Google has been running containerized workloads in production for more than a decade. Whether it's service jobs like web front-ends and stateful servers, infrastructure systems like Bigtable and Spanner, or batch frameworks like MapReduce and Millwheel, virtually everything at Google runs as a container. Today, we took the wraps off of Borg, Google’s long-rumored internal container-oriented cluster-management system, publishing details at the academic computer systems conference Eurosys. You can find the paper here.
Kubernetes traces its lineage directly from Borg. Many of the developers at Google working on Kubernetes were formerly developers on the Borg project. We've incorporated the best ideas from Borg in Kubernetes, and have tried to address some pain points that users identified with Borg over the years.
To give you a flavor, here are four Kubernetes features that came from our experiences with Borg:
1) Pods. A pod is the unit of scheduling in Kubernetes. It is a resource envelope in which one or more containers run. Containers that are part of the same pod are guaranteed to be scheduled together onto the same machine, and can share state via local volumes.
Borg has a similar abstraction, called an alloc (short for “resource allocation”). Popular uses of allocs in Borg include running a web server that generates logs alongside a lightweight log collection process that ships the log to a cluster filesystem (not unlike fluentd or logstash); running a web server that serves data from a disk directory that is populated by a process that reads data from a cluster filesystem and prepares/stages it for the web server (not unlike a Content Management System); and running user-defined processing functions alongside a storage shard. Pods not only support these use cases, but they also provide an environment similar to running multiple processes in a single VM -- Kubernetes users can deploy multiple co-located, cooperating processes in a pod without having to give up the simplicity of a one-application-per-container deployment model.

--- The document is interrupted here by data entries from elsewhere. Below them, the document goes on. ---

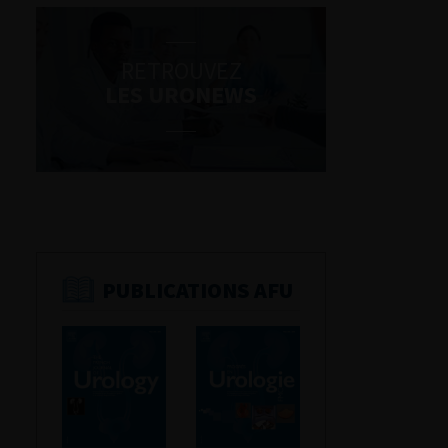
RETROUVEZ
LES URONEWS
PUBLICATIONS AFU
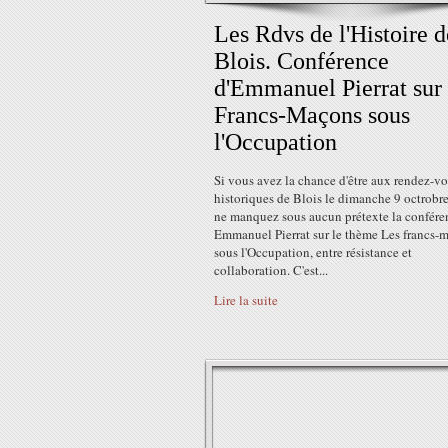
Les Rdvs de l'Histoire d
Blois. Conférence
d'Emmanuel Pierrat sur 
Francs-Maçons sous
l'Occupation
Si vous avez la chance d'être aux rendez-v
historiques de Blois le dimanche 9 octrobr
ne manquez sous aucun prétexte la confére
Emmanuel Pierrat sur le thème Les francs-
sous l'Occupation, entre résistance et
collaboration. C'est...
Lire la suite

2) Services. Although Borg’s primary role is to manage the lifecycles of tasks and machines, the applications that run on Borg benefit from many other cluster services, including naming and load balancing. Kubernetes supports naming and load balancing using the service abstraction: a service has a name and maps to a dynamic set of pods defined by a label selector (see next section). Any container in the cluster can connect to the service using the service name. Under the covers, Kubernetes automatically load-balances connections to the service among the pods that match the label selector, and keeps track of where the pods are running as they get rescheduled over time due to failures.
3) Labels. A container in Borg is usually one replica in a collection of identical or nearly identical containers that correspond to one tier of an Internet service (e.g. the front-ends for Google Maps) or to the workers of a batch job (e.g. a MapReduce). The collection is called a Job, and each replica is called a Task. While the Job is a very useful abstraction, it can be limiting. For example, users often want to manage their entire service (composed of many Jobs) as a single entity, or to uniformly manage several related instances of their service, for example separate canary and stable release tracks. At the other end of the spectrum, users frequently want to reason about and control subsets of tasks within a Job -- the most common example is during rolling updates, when different subsets of the Job need to have different configurations.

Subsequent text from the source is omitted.